Buddha statue row gets life

by Smitha Rao, TIMES NEWS NETWORK, Dec 12, 2005

BANGALORE, India -- Buddha is on the rocks again: the Centre (Central Government of India) has upbraided Karnataka for its "diametrically opposite views" on the proposed statue of Buddha at Ramanagaram. Did ecological wisdom dawn on the state government by accident?

That is the stinker the Centre has sent to the state. In a letter dated December 6, 2005, (a copy of which is available with TOI) the Union ministry of environment and forests has lambasted the state's forest, environment and ecology department for changing its stance overnight on ecological issues vis-a-vis the 712-foot Buddha statue to be carved out of the Handigondi rock.

Do a thorough field verification rather than take superficial stands that can be altered at a later date, is the Centres' parting shot.

For now, on paper the Buddha project is off simply because the state which had approved the behemoth plan, reversed its stance on the project and recommended that it be shelved.

Sources in the Sanghamitra Foundation, the organisation that has been fighting to see the project take off, say they will fight it out in the court.

While forwarding the Buddha project proposal to the Central government, authorities certified that "the project would not affect any monument of historical, religious, archeological or recreational importance... The project would not cause any environmental damage..."
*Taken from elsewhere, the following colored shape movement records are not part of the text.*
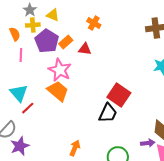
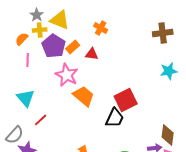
yellow triangle: (53, 15) -> (60, 20), size x1.5
orange semicircle: (15, 34) -> (22, 39), turned -112
orange trapezoid: (58, 91) -> (84, 96), moved
red square: (119, 95) -> (126, 100), turned 30
red line: (28, 108) -> (41, 120), moved

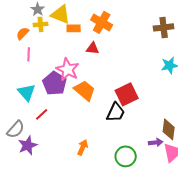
orange cross: (101, 28) -> (102, 22), size x1.5
purple pentagon: (54, 46) -> (55, 83), moved
orange rectangle: (73, 47) -> (74, 28), moved, turned 40

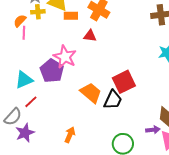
pink line: (29, 54) -> (24, 33), moved
orange trapezoid: (85, 90) -> (91, 93), moved
cyan triangle: (27, 92) -> (24, 80), turned 48
red line: (42, 114) -> (31, 102), moved
orange arrow: (83, 147) -> (70, 135), moved

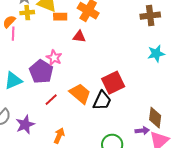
pink star: (65, 57) -> (54, 58), size x0.7
red line: (31, 102) -> (51, 100), moved
purple star: (25, 133) -> (25, 125), moved

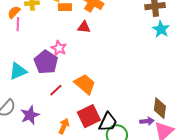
cyan star: (156, 54) -> (161, 29), moved, turned -30
red square: (113, 83) -> (89, 116), moved
black trapezoid: (102, 101) -> (108, 122), moved

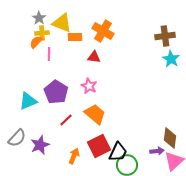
orange semicircle: (14, 12) -> (36, 42), moved
pink line: (18, 24) -> (49, 54), moved
pink star: (59, 48) -> (89, 86), moved

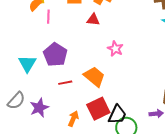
pink star: (89, 86) -> (115, 49), moved
cyan triangle: (28, 101) -> (27, 64), turned -36
red line: (66, 120) -> (65, 83), turned 32

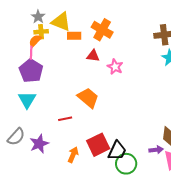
pink line: (48, 17) -> (31, 53), moved
pink star: (115, 49) -> (115, 67), moved
purple pentagon: (55, 55) -> (31, 71), moved
orange trapezoid: (94, 77) -> (88, 98), moved

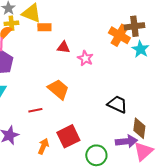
orange cross: (102, 30) -> (119, 35), moved
purple arrow: (156, 150) -> (126, 141), size x1.5
black trapezoid: (117, 151) -> (117, 104), moved, turned -90

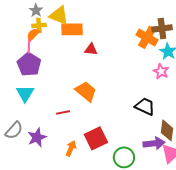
orange rectangle: (44, 27) -> (72, 29), size x1.5
pink star: (85, 58) -> (161, 71), moved

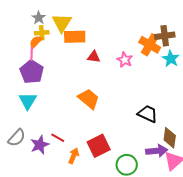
yellow triangle: (59, 15) -> (62, 23), turned 40
pink star: (161, 71) -> (125, 60), moved
red line: (63, 112) -> (58, 138), moved, turned 40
This approval was granted in November 2004. In August 2005, the very department that granted unconditional approval did a 360 degrees shift and wrote to the Centre seeking withdrawal on grounds of: "antiquity of the rock, its archeological and heritage value, large variety of flora and fauna, critically endangered bird and mammal species."

Just what caused the reversal in the department's observations? "There was a lot of pressure from various quarters.

Besides the field report was done after information was collated from different quarters, it's not just one party that is to blame" acknowledge sources in the forest department.

Meanwhile, the 1,050 feet high Handigondi rock, from which a giant Buddha statue was slated to be carved out, stands as a mute testimony to controversies aplenty.